Testing the limits of now-2000’s nostalgia and the adage that time forgives all sins, the dating presence of “the groupie” has dropped significantly this summer. The last time we saw any flashes of the strong mindset that most are known for declaring, it boasted the honor of being the focal point of then-BET late night video show, Uncut.
Avenue 1 founder Brigante Chuckito went further, calling them “the lowest level of bottom dwellers next to photographers who attempt to get sex using their camera.”
Was the new millennium groupie really that bad? The short answer is, as fellow columnist/former model Eve Garcia might put it, “f@#k, yeah.” Their squealing at the NFL & NBA Draft parties, when combined with the clumsiness of trying their damnedest to be seen for what they consider their “come-up” is probably the biggest reason socialite is a dirty word.
Beyond fake designer bags and lack of character, liking a groupie can seem like an ethical failure: their personality and thought process frequently affirm a noxious value system in which a seething hatred of The Man coexists with a seething hatred of women, and rightfully so. These groupies have named Karrine Steffans among their heroes, but their most notorious accomplishment with this ‘artform’ was to have taken from Steffans her charging alienation and mapped it onto the effort-clinching, quest-accomplishing, so-called woman with power psyche.
And yet, despite this, when I recently attended an NFL Draft party, I experienced an unexpected sensation: pleasure.

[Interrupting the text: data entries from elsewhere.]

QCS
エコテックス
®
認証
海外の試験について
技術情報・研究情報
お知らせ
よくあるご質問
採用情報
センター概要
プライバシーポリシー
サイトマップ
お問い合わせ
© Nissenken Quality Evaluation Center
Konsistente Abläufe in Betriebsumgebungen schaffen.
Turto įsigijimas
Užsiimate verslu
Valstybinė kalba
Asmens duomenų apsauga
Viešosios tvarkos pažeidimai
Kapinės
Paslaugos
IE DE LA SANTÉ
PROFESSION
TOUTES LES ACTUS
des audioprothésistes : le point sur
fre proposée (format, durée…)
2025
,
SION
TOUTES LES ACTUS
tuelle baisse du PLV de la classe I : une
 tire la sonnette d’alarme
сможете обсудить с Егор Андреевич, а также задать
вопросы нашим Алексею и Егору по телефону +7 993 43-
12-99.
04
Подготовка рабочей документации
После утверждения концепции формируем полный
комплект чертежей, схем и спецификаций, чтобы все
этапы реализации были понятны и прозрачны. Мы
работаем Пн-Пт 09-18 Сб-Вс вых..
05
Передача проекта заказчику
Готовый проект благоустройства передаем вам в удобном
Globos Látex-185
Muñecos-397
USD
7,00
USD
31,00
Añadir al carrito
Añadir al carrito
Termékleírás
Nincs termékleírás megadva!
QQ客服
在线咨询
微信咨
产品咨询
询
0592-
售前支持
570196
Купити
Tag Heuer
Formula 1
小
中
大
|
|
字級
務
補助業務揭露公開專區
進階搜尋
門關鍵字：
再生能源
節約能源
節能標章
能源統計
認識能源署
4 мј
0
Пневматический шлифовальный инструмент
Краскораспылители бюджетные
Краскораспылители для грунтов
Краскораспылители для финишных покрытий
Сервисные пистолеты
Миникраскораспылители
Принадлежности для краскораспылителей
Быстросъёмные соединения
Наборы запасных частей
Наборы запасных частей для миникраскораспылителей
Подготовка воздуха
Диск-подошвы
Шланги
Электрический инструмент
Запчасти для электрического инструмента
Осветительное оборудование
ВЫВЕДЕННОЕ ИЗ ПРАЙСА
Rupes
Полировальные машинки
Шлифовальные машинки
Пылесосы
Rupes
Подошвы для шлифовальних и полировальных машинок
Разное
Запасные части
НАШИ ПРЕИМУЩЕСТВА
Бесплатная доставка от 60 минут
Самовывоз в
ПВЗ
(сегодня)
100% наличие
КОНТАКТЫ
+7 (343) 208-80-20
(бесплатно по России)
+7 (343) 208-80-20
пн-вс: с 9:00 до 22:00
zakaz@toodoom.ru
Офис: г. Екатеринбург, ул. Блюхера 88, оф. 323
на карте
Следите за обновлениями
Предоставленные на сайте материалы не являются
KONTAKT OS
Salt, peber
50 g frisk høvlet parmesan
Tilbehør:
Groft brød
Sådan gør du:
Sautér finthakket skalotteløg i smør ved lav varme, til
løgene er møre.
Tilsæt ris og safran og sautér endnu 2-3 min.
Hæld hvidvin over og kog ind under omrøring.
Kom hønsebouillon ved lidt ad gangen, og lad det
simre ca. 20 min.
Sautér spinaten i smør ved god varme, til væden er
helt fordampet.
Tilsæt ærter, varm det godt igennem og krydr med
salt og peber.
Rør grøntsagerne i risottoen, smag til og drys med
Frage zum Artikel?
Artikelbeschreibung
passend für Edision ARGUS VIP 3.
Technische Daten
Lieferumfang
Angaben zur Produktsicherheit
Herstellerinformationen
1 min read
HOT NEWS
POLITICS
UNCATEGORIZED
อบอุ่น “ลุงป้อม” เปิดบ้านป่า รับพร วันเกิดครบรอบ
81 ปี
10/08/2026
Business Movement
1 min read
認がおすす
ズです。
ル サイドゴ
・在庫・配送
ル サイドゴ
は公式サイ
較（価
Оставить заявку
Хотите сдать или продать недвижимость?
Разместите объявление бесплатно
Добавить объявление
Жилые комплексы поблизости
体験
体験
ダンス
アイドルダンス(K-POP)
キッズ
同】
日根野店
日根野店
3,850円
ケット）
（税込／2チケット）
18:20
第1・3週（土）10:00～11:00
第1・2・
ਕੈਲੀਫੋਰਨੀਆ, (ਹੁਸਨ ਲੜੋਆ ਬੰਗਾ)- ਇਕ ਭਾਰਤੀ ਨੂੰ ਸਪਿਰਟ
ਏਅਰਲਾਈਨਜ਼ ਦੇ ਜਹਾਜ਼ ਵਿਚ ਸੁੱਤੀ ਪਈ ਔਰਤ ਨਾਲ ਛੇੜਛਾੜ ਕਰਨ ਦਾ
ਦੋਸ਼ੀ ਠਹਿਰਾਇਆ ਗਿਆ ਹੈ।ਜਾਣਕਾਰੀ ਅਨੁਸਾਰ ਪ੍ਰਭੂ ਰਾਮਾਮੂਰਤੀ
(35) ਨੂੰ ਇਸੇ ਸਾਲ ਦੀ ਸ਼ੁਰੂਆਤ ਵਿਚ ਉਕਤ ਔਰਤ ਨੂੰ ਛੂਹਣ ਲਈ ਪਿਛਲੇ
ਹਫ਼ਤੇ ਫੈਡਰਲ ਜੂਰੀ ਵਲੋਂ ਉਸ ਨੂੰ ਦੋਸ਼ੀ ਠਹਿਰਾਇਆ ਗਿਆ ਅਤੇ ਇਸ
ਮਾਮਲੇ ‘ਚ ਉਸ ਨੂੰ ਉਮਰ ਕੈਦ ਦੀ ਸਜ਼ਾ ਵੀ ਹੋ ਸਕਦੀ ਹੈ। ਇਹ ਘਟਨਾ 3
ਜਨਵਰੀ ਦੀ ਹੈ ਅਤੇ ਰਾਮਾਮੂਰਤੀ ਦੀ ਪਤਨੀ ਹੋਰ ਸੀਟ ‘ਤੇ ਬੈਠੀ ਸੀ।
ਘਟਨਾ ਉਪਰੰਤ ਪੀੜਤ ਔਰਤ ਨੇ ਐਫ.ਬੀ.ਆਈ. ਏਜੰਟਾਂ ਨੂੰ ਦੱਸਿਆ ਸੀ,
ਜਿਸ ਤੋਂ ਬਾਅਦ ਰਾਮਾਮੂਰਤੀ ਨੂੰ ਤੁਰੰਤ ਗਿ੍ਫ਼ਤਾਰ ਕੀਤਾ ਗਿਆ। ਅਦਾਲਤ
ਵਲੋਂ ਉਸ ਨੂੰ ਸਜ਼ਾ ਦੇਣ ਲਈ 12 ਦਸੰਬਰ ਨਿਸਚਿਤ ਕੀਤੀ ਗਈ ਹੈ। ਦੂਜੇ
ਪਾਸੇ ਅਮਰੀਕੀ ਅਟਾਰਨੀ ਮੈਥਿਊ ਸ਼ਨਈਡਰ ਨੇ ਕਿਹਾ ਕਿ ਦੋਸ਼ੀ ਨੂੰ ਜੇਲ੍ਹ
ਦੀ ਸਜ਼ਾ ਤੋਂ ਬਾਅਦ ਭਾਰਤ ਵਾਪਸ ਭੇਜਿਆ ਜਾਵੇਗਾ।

What’s astonishing is a level of class more stupid, more fun, and more interesting than history has given it credit for.
Heard today, the prototypical groupie is best appreciated as a complex comedic creation: eternally aggrieved and eternally spiteful, they conduct themselves as if they have more class than the royal queen of any country, it seems. Sometimes their antagonists’ transgressions are left vague: “Get ’em girls” is a term that most in the New York City area have coined with pride in their quest to import funds into their account. Other times, they detail their grievances in all their laughable banality: “I got them paying all of my bills” is an agonized screed … and proves not every woman on the planet aspires to be truly independent. “You might be in the wrong party with that after work party outfit sweetie,” A well known urban model-turned-super groupie from the mid-2000’s threatens one partygoer. It’s an absurd, adolescent taunt that makes me chuckle every time I hear it—and I can’t imagine any of these groupies don’t chuckle a bit at it, too.
It’s overly generous to argue that these women have completely f@#ked up the image of the independent woman in 2011; when they threaten to ‘send their army’ against trash-talkers…haters I guess, or names an athlete “come-up” in the first place, they probably don’t intend to exaggerate the womanhood mentality till it becomes satire. But in their quest to attract as many young, surly athletes as they can, the prototypical groupie clearly enjoys hamming up their role to the point of grotesquerie—and that might amount to the same thing.